In this respect, Reeves truly is the heir to Blair. Universalism is not "progressive". It costs a bomb and is "inefficient" because people who don't need it get it. I'm sure His Blairness would have performatively disavowed his Winter Fuel Payment, if the government was in a bit of a spot and they asked him. But this is ideology masking interests. Since the battles successfully waged by Thatcher in the 1980s, her aim of stripping back the welfare state and public services to the barest minimum has largely succeeded. Residualism is the common sense. This was a strategy in her class war to permanently tip the scales away from labour to capital. I.e. Clawing back benefits, introducing conditionalities, holding them down at barely subsistence levels, was an effort to centre the wage as the primary, if not the only means of income for millions of people - giving capital the whip hand. In Thatcher's scheme, it sped up labour "flexibility". By cutting social security, she made sure any job was better than no job, even if the pay was poor and the conditions abysmal.

This contrasts with how the architects of thw welfare state saw things. Whether one was Labourist, one nation Tory, or Liberal, it represented a social wage. Universal social security provided a floor designed to catch anyone who fell on hard times. Welfare was never a luxury, despite how the unchanging propaganda of the last 45 years styles it, nor was it a product of high-minded enlightenment by clever, compassionate politicians. It was a gain extracted from capital by labour as the cost of avoiding social unrest and certain kinds of events. The fact of universalism gave other layers in society a stake in the social security system. Better off families might not have needed child benefit, for example, but it gave them extra spending power they could splash on extra clothes, treats for the children (and treats for themselves). But by extending them a stake, it was hoped opposition to their losing an entitlement would protect those who really needed it - families crippled by low wages and debt, mums financially controlled by abusive husbands, and so on.
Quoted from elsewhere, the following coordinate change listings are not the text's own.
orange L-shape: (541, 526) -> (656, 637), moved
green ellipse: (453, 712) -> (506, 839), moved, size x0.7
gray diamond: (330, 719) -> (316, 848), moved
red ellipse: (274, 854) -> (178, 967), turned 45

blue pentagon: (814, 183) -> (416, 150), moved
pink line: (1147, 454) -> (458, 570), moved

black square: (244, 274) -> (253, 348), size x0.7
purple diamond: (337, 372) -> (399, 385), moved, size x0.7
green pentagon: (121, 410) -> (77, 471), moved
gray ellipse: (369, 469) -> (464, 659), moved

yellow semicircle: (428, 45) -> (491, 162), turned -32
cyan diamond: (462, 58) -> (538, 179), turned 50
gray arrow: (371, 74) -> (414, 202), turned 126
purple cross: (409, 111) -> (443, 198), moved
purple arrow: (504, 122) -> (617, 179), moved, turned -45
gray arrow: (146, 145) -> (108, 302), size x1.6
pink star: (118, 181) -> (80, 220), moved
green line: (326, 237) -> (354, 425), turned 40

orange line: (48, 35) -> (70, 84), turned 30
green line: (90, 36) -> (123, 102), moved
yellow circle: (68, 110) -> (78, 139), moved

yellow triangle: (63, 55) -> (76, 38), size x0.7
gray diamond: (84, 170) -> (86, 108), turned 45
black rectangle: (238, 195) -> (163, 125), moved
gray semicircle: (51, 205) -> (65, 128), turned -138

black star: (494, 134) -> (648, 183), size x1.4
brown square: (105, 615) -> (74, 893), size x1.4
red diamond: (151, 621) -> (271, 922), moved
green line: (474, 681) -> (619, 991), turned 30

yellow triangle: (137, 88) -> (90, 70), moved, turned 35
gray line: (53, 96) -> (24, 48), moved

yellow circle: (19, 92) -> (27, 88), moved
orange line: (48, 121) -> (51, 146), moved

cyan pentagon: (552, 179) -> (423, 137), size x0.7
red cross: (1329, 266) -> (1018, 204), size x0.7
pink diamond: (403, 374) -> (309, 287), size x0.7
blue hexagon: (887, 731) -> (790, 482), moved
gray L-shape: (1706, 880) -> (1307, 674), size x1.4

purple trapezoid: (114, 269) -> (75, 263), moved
And as imperfect as it was, universalism was a bureaucratic expression of solidarity. Universalism, as a product of heightened class struggle when our people were politically ascendant, went into retreat as the tides of battle flowed in the bosses' favour. As class consciousness eroded it was easy to characterise universal entitlements as largesse/symptoms of administrative inefficiency, and the axe fell on them in due course. Unsurprising that getting shot of Winter Fuel Payments, ironically introduced under the otherwise anti-universalist Gordon Brown, fits the Starmer project like a hand in a glove.

As we noted the other day, this was not a "tough choice" for the government. But one, from the standpoint of Starmer's statecraft, a politically necessary one. Universalism raises the idea of everyone getting something, of building on collective aspirations that lie outside the class alliances and type of capitalism the Labour right want to build. This is a capitalism that offers steady, stable growth, is run by Treasury-brained technocrats like Reeves, has a re-legitimated state that works, a pacified work force interested in consumer durables and coffee shops, and returns a semi-permanent government of centrist sensibles at election time. There is no room for alternative ways of doing things. Hence universalism is anathema not just to the nuts and bolts of this dismal project, but to their very conception of politics.